We have also run a piece on this story at my website, www.falserapesociety.blogspot.com.
The fact that if the DA doesn't grant her immunity, based on the fact that she is now pregnant, she won't testify to her lie, means that William could still end up serving a prison sentence for something he didn't do.
Our system needs to change. We need to start holding prosecutors accountable when they put people who are innocent in prison. As well, when an accusation is proven false, the false accusers need to serve some form of custodial sentence.
I hope that whatever the outcome to this case, Mr. McCaffrey is released as quickly as possible, and he should receive a public apology from the prosecutors office, and compensation for the years he has lost.
All the best,
E. Steven Berkimer
Steven --
Just checked out your excellent website. Wow, you're way ahead of me. I just saw that article in the Post this morning and it irked me, as it long has, that it's so easy for a woman to cry wolf (falsely) in our society and that there are virtually no consequences to her if she does so.
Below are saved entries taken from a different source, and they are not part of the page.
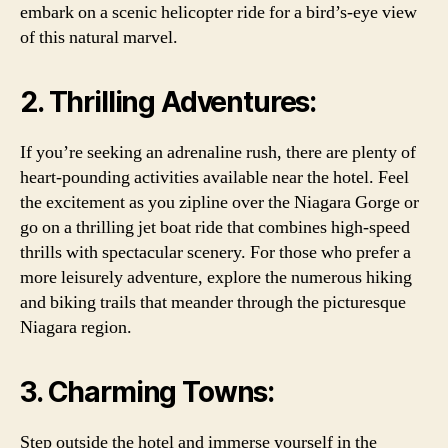
embark on a scenic helicopter ride for a bird’s-eye view
of this natural marvel.
2. Thrilling Adventures:
If you’re seeking an adrenaline rush, there are plenty of
heart-pounding activities available near the hotel. Feel
the excitement as you zipline over the Niagara Gorge or
go on a thrilling jet boat ride that combines high-speed
thrills with spectacular scenery. For those who prefer a
more leisurely adventure, explore the numerous hiking
and biking trails that meander through the picturesque
Niagara region.
3. Charming Towns:
Step outside the hotel and immerse yourself in the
Every time I hear of a case like this it infuriates me when the woman gets away with no penalty. There's definitely a need for more Old Testament justice here. I'm not trivializing real rape -- and neither are you -- but the women who make false accusations are. And the only way to stop those false accusations is to attach a penalty to them.
I agree, false accusations should have consequences and there is punishment for perjury if the falsely accused wishes to press charges. What would happen if the rape did indeed happen but cannot be proven, should the victim then be accused of false charges and go to prison instead of the rapist?
Anonymous -- Thank you for your comment. You bring up a good point, and that would indeed be a horrible scenario. But as I said in the last paragraph of the post, the accusation would have to be "obviously false," i.e., provably false. It's not that hard for a man who's guilty to get off because so many date rape-type situations degenerate into he-said-she-said trials. But at the same time, I suspect that it wouldn't be that hard for a woman who's a false accuser to get off too. Our legal system is based on an innocent until proven guilty assumption, as well as the beyond-a-reasonable-doubt standard, and those same principles would be applied the other way as well. So i think it owuld be awfully hard to convict an innocent woman. I think that any reasonable judge and jury would want to see motive, malicious intent, etc. Most cases certainly aren't as clear cut as the Duke lacrosse case, or the Gonzalez case (although she got away with it at first). In a case like Tawana Brawley's, I actually think that Steven Pagones had good grounds to sue Al Sharpton for a false rape accusation.
Unfortunately, our legal system (like any), has lots of gray areas/ imperfections. If one is innocent until proven otherwise, the other party has to be guilty for accusing the innocent one. The system does not allow for anything in-between. There are though more rapes than the false rape accusations. As unfair as this sounds, I feel that the scale should remain tipped in favor of women on this one.
My understanding is that the reason there are far more rapes than convictions for rapes is that most rapes go unreported -- partly because the victims are not sure they could secure convictions, but also because they just don't want to relive the whole thing over again. But at the same time, I've heard that Linda Fairstein, the former NY prosecutor in charge of sex crimes, has also said that of the rapes which actually are reported, many did not occur. I would not want to make it possible for an actual rape victim to be prosecuted for a false accusation. But I think in some cases -- such as with Gonzalez, or Mangum -- they shouldn't be allowed to just walk away. You're certainly right about our system being error-prone and manipulatable (is that a word?), otherwise McCaffrey wouldn't have been convicted.